Each line of the material holding the word "dall" must be identified and copied.

---

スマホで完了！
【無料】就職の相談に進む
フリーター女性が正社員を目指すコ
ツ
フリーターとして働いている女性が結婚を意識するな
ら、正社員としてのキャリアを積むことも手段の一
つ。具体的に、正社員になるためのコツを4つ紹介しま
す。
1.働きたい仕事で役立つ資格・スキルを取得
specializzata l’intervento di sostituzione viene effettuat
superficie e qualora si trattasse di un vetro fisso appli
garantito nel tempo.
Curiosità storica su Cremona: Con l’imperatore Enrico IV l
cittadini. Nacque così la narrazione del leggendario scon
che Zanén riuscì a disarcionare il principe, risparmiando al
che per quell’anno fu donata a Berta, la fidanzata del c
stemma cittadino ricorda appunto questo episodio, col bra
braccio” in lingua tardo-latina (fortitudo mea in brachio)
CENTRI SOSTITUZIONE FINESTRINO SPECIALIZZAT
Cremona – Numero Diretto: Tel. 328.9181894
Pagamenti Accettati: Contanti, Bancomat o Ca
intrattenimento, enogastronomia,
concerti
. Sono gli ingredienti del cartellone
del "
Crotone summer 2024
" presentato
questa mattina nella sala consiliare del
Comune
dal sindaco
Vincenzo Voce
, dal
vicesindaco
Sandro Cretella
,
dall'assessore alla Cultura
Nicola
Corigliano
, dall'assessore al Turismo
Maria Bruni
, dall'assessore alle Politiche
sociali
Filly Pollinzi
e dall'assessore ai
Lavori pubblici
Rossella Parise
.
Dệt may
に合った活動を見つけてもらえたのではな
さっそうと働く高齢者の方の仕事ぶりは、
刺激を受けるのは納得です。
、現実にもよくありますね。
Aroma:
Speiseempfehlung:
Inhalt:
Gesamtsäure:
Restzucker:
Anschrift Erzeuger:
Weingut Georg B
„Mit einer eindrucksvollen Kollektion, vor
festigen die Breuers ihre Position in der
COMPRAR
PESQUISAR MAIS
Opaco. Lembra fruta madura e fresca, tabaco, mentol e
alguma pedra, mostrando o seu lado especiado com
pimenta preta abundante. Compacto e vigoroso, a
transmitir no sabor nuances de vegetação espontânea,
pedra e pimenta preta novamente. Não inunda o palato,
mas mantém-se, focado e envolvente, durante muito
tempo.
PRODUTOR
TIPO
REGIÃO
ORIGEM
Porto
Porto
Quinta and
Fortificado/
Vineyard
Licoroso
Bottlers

---

▸ **WRITTEN ANSWER**:
dall'assessore alla Cultura
, dall'assessore al Turismo
, dall'assessore alle Politiche
e dall'assessore ai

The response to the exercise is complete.